▸ **TASK TO CARRY OUT**: Leaving out the pictures, return each line of the entries from the first through the line with "propres moyens, ce diagnostic ne nécessitant", and only those lines.

(Records drawn from a dataset)
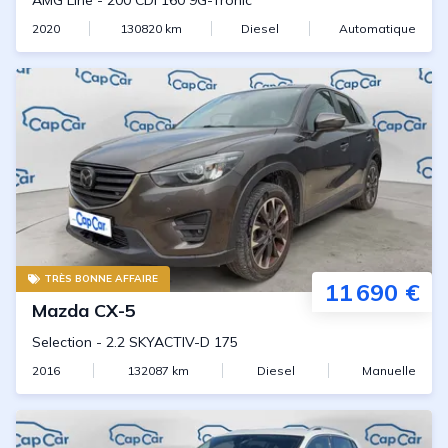
AMG Line
-
200 CDi 160 9G-Tronic
2020
130820
km
Diesel
Automatique
TRÈS BONNE AFFAIRE
11 690 €
Mazda
CX-5
Selection
-
2.2 SKYACTIV-D 175
2016
132087
km
Diesel
Manuelle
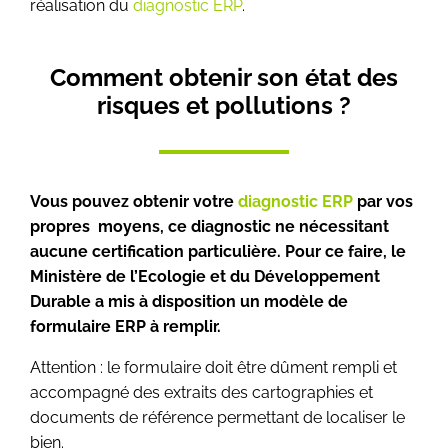
réalisation du
diagnostic ERP
.
Comment obtenir son état des
risques et pollutions ?
Vous pouvez obtenir votre
diagnostic ERP
par vos
propres moyens, ce diagnostic ne nécessitant
aucune certification particulière. Pour ce faire, le
Ministère de l’Ecologie et du Développement
Durable a mis à disposition un modèle de
formulaire ERP à remplir.
Attention : le formulaire doit être dûment rempli et
accompagné des extraits des cartographies et
documents de référence permettant de localiser le
bien.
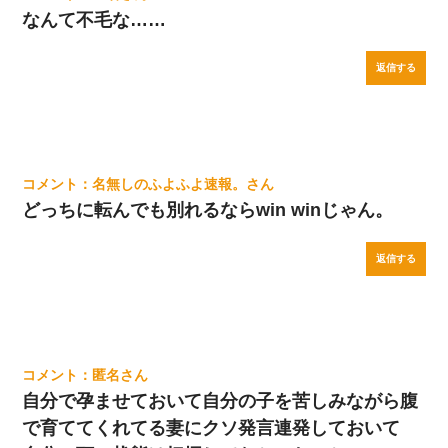
なんて不毛な……
返信する
名無しのふよふよ速報。
どっちに転んでも別れるならwin winじゃん。
返信する
匿名
自分で孕ませておいて自分の子を苦しみながら腹
で育ててくれてる妻にクソ発言連発しておいて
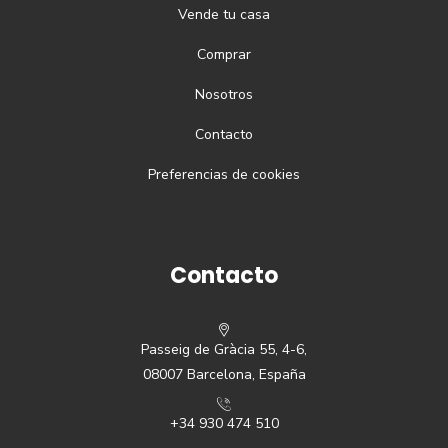
Vende tu casa
Comprar
Nosotros
Contacto
Preferencias de cookies
Contacto
Passeig de Gràcia 55, 4-6,
08007 Barcelona, España
+34 930 474 510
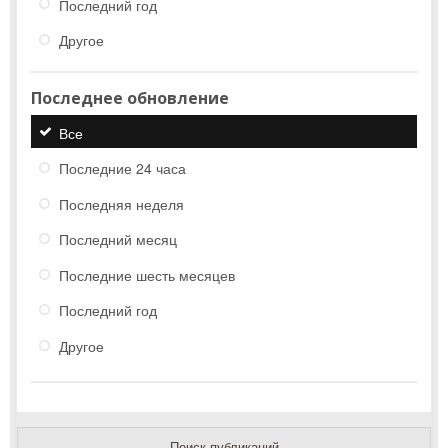
Последний год
Другое
Последнее обновление
Все
Последние 24 часа
Последняя неделя
Последний месяц
Последние шесть месяцев
Последний год
Другое
Поиск публикаций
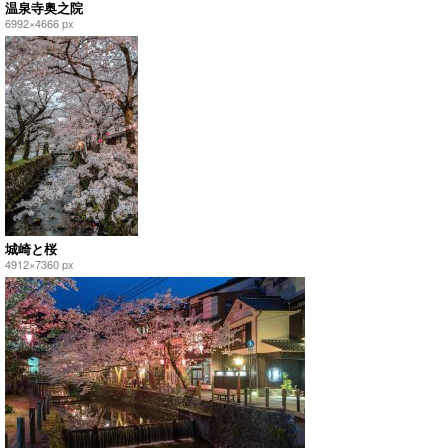
温泉寺奥之院
6992×4666 px
城崎と桜
4912×7360 px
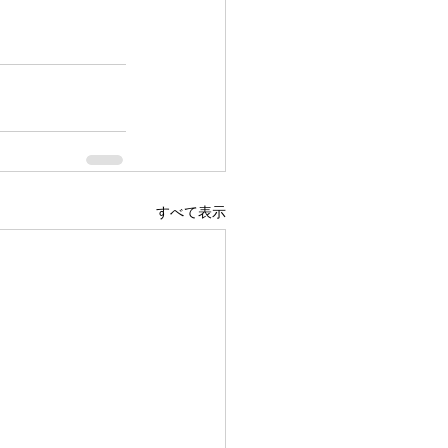
すべて表示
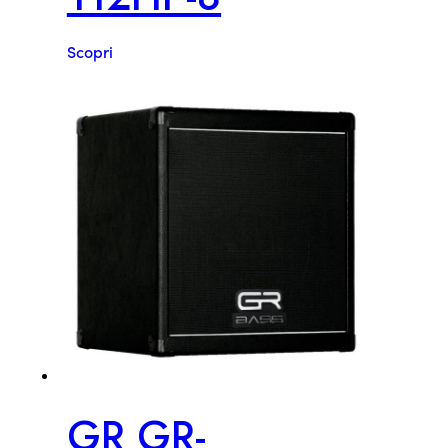
Scopri
GR GR-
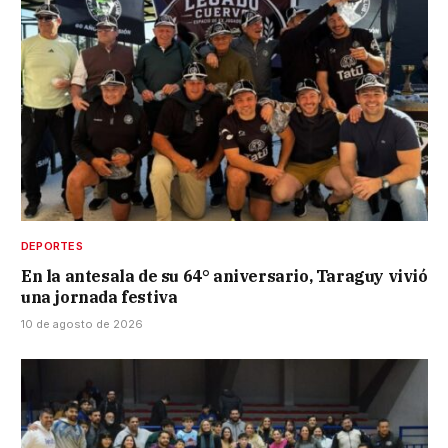
DEPORTES
En la antesala de su 64° aniversario, Taraguy vivió
una jornada festiva
10 de agosto de 2026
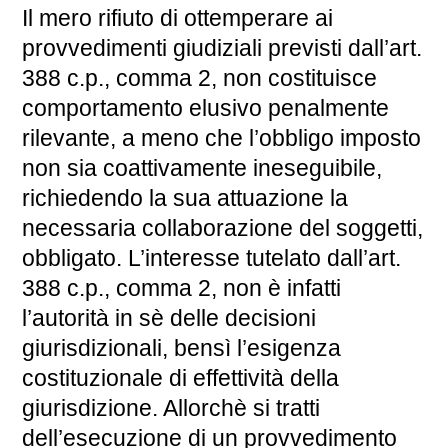
Il mero rifiuto di ottemperare ai
provvedimenti giudiziali previsti dall’art.
388 c.p., comma 2, non costituisce
comportamento elusivo penalmente
rilevante, a meno che l’obbligo imposto
non sia coattivamente ineseguibile,
richiedendo la sua attuazione la
necessaria collaborazione del soggetti,
obbligato. L’interesse tutelato dall’art.
388 c.p., comma 2, non è infatti
l’autorità in sè delle decisioni
giurisdizionali, bensì l’esigenza
costituzionale di effettività della
giurisdizione. Allorchè si tratti
dell’esecuzione di un provvedimento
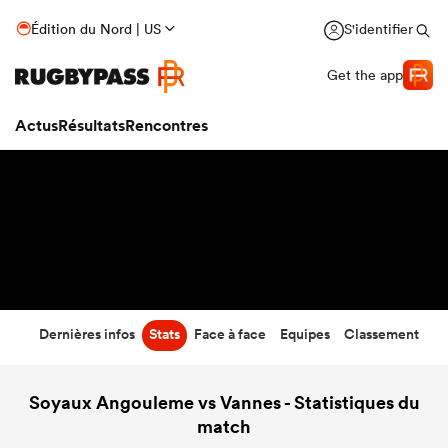
29
-
26
Édition du Nord | US
S'identifier
Temps écoulé
Get the app
Actus
Résultats
Rencontres
Dernières infos
Stats
Face à face
Equipes
Classement
Soyaux Angouleme vs Vannes - Statistiques du
match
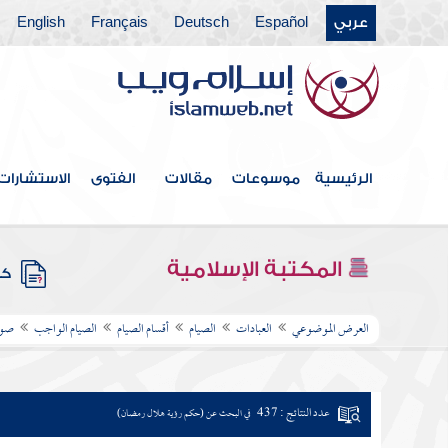
عربي
Español
Deutsch
Français
English
الرئيسية
موسوعات
مقالات
الفتوى
الاستشارات
المكتبة الإسلامية
كتب
العرض الموضوعي
العبادات
الصيام
أقسام الصيام
الصيام الواجب
صوم
عدد النتائج : 437
في البحث عن (حكم رؤية هلال رمضان)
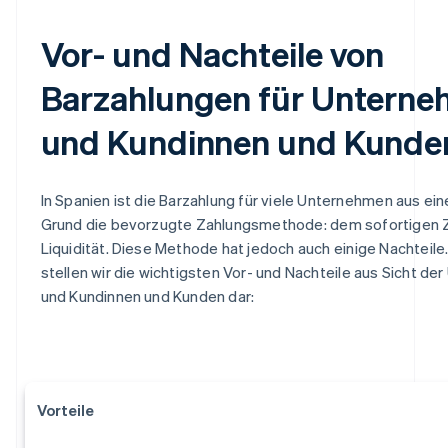
Vor- und Nachteile von
Barzahlungen für Untern
und Kundinnen und Kunde
In Spanien ist die Barzahlung für viele Unternehmen aus e
Grund die bevorzugte Zahlungsmethode: dem sofortigen 
Liquidität. Diese Methode hat jedoch auch einige Nachteil
stellen wir die wichtigsten Vor- und Nachteile aus Sicht d
und Kundinnen und Kunden dar:
Vorteile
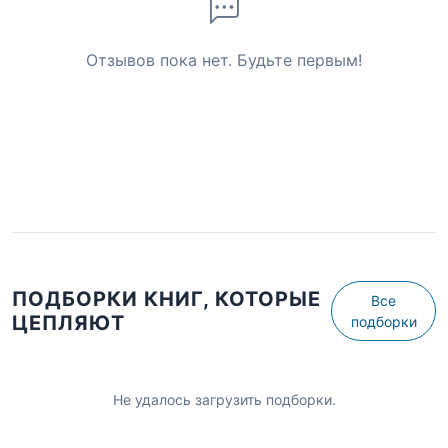
Отзывов пока нет. Будьте первым!
ПОДБОРКИ КНИГ, КОТОРЫЕ
Все
ЦЕПЛЯЮТ
подборки
Не удалось загрузить подборки.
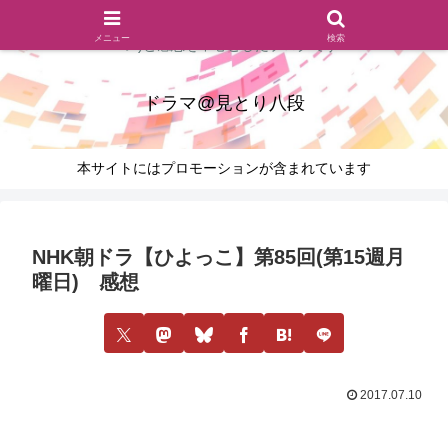
ドラマのシーンとセリフを切り取ったあらすじレビュー(復習ネタ
メニュー
検索
バレ)と感想を中心としたブログです
ドラマ@見とり八段
本サイトにはプロモーションが含まれています
NHK朝ドラ【ひよっこ】第85回(第15週月
曜日) 感想
2017.07.10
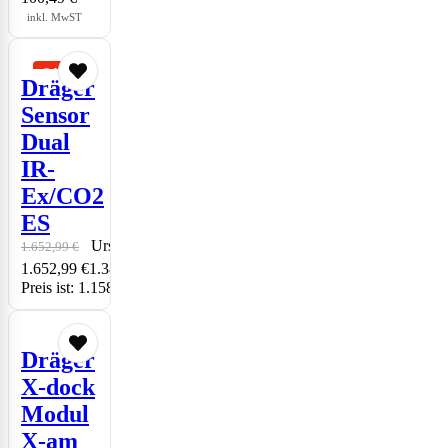
inkl. MwST
Dräger
Sensor
Dual
IR-
Ex/CO2
ES
Ursprünglicher Preis war:
1.652,99
€
1.158,61
€
1.652,99 €1.389,07 €
Aktueller
Preis ist: 1.158,61 €973,62 €.
inkl. MwST
Dräger
X-dock
Modul
X-am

▸ **REPLY**:
AMG Line
-
200 CDi 160 9G-Tronic
2020
130820
km
Diesel
Automatique
TRÈS BONNE AFFAIRE
11 690 €
Mazda
CX-5
Selection
-
2.2 SKYACTIV-D 175
2016
132087
km
Diesel
Manuelle
réalisation du
diagnostic ERP
.
Comment obtenir son état des
risques et pollutions ?
Vous pouvez obtenir votre
diagnostic ERP
par vos
propres moyens, ce diagnostic ne nécessitant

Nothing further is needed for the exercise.